### What needs to be done:
Make an exact copy of the lines from the one holding "秋田観光で出かける人にも知って欲しい！温泉もグ" through the last line of the material, and output nothing else.

### Dataset content:

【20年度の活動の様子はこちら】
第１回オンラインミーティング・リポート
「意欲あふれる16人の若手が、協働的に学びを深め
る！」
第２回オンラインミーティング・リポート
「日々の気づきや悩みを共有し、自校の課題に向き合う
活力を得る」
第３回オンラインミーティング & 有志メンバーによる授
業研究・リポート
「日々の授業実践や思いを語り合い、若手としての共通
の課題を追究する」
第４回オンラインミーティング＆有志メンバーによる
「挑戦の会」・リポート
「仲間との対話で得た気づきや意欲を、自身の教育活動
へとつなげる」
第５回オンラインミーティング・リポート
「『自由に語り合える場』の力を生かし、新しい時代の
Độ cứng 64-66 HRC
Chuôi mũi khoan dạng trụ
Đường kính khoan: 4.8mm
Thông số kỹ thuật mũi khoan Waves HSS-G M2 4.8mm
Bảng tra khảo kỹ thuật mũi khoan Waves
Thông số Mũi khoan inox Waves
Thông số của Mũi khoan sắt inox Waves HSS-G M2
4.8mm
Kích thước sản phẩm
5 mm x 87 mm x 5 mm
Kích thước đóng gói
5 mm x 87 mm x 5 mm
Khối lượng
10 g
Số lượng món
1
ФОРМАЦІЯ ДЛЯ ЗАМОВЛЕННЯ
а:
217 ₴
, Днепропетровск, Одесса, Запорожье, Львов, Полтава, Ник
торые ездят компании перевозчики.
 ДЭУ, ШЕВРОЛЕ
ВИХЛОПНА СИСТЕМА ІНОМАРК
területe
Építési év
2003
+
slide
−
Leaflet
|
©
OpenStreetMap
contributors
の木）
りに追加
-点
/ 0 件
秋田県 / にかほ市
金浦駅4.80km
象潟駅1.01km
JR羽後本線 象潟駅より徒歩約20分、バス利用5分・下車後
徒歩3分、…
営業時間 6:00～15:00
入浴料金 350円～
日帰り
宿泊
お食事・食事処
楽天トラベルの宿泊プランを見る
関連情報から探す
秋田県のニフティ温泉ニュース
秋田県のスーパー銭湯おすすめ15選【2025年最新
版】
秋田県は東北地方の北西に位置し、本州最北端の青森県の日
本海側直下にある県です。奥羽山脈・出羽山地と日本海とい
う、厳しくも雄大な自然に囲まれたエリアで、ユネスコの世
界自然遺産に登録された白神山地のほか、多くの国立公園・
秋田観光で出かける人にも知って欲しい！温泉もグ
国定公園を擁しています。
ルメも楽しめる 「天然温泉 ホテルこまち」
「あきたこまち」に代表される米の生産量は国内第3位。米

### Exercise result:
秋田観光で出かける人にも知って欲しい！温泉もグ
国定公園を擁しています。
ルメも楽しめる 「天然温泉 ホテルこまち」
「あきたこまち」に代表される米の生産量は国内第3位。米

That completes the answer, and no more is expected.